Common warning sign in 1080 baiting areas
What is 1080
1080, also knows as Sodium fluoracetate, is a type of poison that occurs naturally in many species of plant here in Australia.
It is consistenly touted as "our best defence against invasive species" and "environmentally safe" (because it dilutes into harmless compounds in water or is eaten by bacteria in the soil), I suppose this is true if you don't consider animals a part of the environment....
1080 is a slow killer, it requires digestion before the poison takes effect. Mammals and herbivores take the longest to die, up to 45 hours(all of which is agonisingly painful), animals like dogs and dingo's will take up to 20 hours to die, again incredibly painful the whole time.
1080 causes one of the most horrific deaths you can imagine and regardless of what government websites would have you believe, does not only target pest or invasive species but kills many native and endangered species.
1080 comes in the form of baiting which is either done by individual farmers, or aerially by the government and larger stations.
It is put into either meat or usually carrots, depending on the target species.
Carrots are usually meant for animals like rabbits but are often eaten by species like wallabies or kangaroos.

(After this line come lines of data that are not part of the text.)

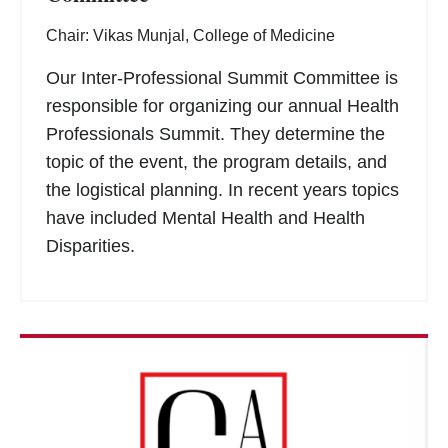
Chair: Vikas Munjal, College of Medicine
Our Inter-Professional Summit Committee is
responsible for organizing our annual Health
Professionals Summit. They determine the
topic of the event, the program details, and
the logistical planning. In recent years topics
have included Mental Health and Health
Disparities.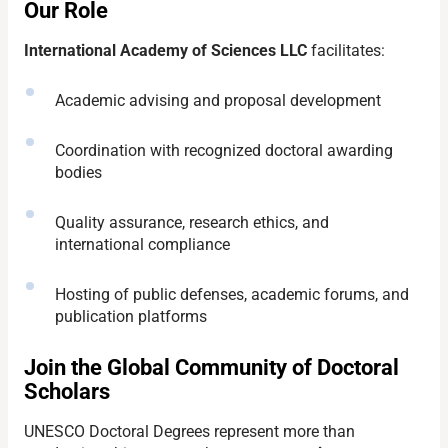
Our Role
International Academy of Sciences LLC
facilitates:
Academic advising and proposal development
Coordination with recognized doctoral awarding
bodies
Quality assurance, research ethics, and
international compliance
Hosting of public defenses, academic forums, and
publication platforms
Join the Global Community of Doctoral
Scholars
UNESCO Doctoral Degrees represent more than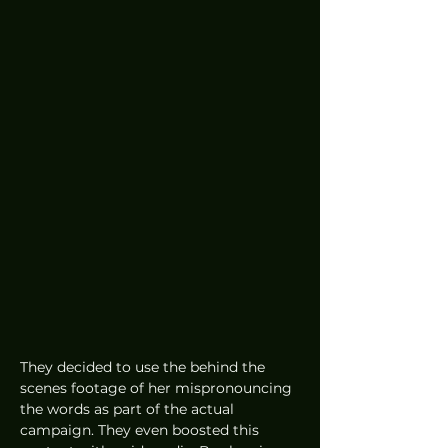
They decided to use the behind the 
scenes footage of her mispronouncing 
the words as part of the actual 
campaign. They even boosted this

The meat is meant for dogs, foxes and feral cats but often also affects birds of prey, carnivorous marsupials like the Quoll and dingoes.
Being injected into meat baits
Secondary poisoning occurs often, mostly to predators like the Wedge-tail eagle. Animals that feed on the carcass of another animal that has died from 1080 can often lead to their own death. There have even been claims of insects carrying 1080 after feeding on the carcass of an animal that died of 1080, then infecting animals that eat insects.
It is also not uncommon for domestic pets to accidentally consume baits and while aerial baiting by the government is tracked, others are not.
Aside from this birds of prey have been known to pick up baits, then when realising it is poison, dropping it. This results in baits ending up outside of designated areas.
Where is 1080
1080 is banned in almost every country in the world, except Australia and NZ(as well as a small group of others). Most places recognise the unnecessary cruelty it inflicts upon living creatures.
In Australia it is spread in most states and can be found from the east to the west coast. Western Australia is mostly pastoral leases and as such a huge amount of the land could be poisoned. I say could because they don't make their baiting locations public and most signs and information says "Baiting is done on most stations and farms"
It is not even a very effective method of control and when it comes to things like rabbits the still somewhat cruel calicivirus or mixamatosis are strides ahead and only impact the target species.
Many organisations, groups and individuals call for the end of its use but it falls on deaf ears. It is often used as a form of crop protection and farmers and the government are far more concerned with the economical impacts rather than the ecological ones.
Unfortunately while profit comes before the planet we will probably continue to use this horrific substance.
There are claims that 1080 isn't as bad for our natives but these are grossly exaggerated. Yes our natives do have a slightly higher resistance but not in the doses that they bait at. They are able to process small amounts that occur naturally in vegetation and the food chain, not large baits of concentrated poison.
I hope one day we can move away from a kill everything form of pest control but sadly the planet is not of great concern to most people here.